> _Saved entries_:
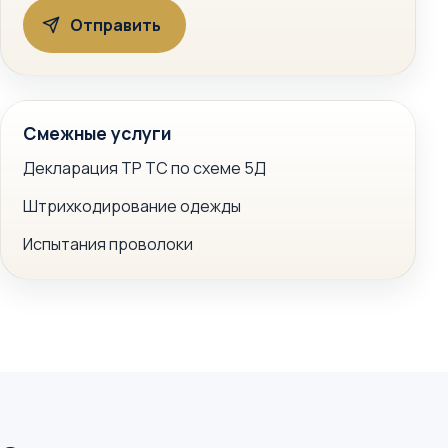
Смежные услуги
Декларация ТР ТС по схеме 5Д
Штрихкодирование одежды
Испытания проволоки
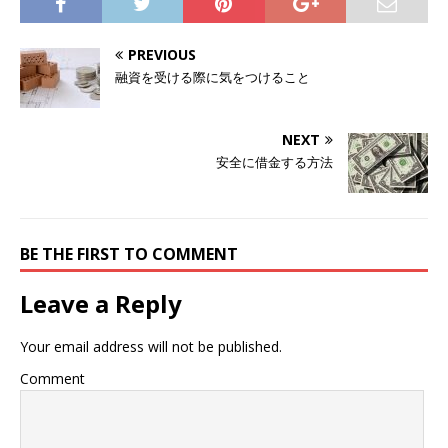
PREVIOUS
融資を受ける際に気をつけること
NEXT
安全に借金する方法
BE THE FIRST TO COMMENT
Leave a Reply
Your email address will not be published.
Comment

...

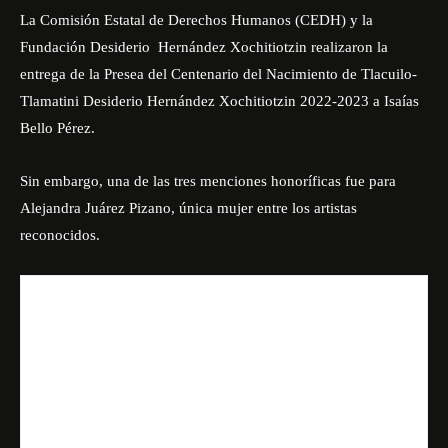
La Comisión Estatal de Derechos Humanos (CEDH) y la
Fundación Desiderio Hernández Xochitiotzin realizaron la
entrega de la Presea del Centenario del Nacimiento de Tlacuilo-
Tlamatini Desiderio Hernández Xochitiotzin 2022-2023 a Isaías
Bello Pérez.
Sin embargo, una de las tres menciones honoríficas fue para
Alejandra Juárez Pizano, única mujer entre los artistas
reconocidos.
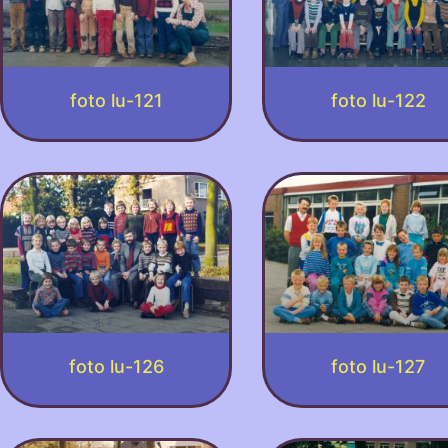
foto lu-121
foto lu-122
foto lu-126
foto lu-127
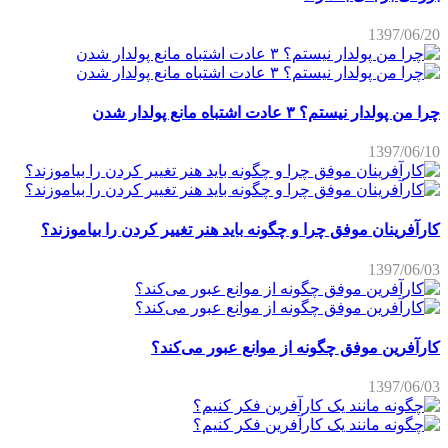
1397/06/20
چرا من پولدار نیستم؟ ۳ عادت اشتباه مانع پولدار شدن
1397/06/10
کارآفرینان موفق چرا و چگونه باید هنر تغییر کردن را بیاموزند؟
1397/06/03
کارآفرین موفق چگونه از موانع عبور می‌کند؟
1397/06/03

* * *

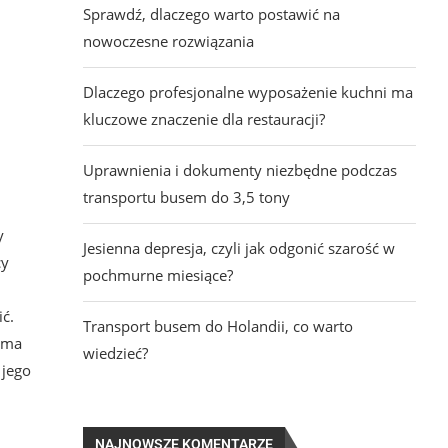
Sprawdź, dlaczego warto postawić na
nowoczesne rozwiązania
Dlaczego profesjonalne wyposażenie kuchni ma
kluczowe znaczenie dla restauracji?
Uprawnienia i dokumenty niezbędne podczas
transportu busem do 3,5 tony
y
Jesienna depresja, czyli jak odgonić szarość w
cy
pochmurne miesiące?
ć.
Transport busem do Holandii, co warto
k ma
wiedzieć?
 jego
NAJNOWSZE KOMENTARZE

> _Directions for this task_: Taking the entries above, write out exactly each line from the one holding "Transport busem do Holandii, co warto" to the one holding "NAJNOWSZE KOMENTARZE", both included, and stop there.

> _Reply to the task_:
Transport busem do Holandii, co warto
k ma
wiedzieć?
 jego
NAJNOWSZE KOMENTARZE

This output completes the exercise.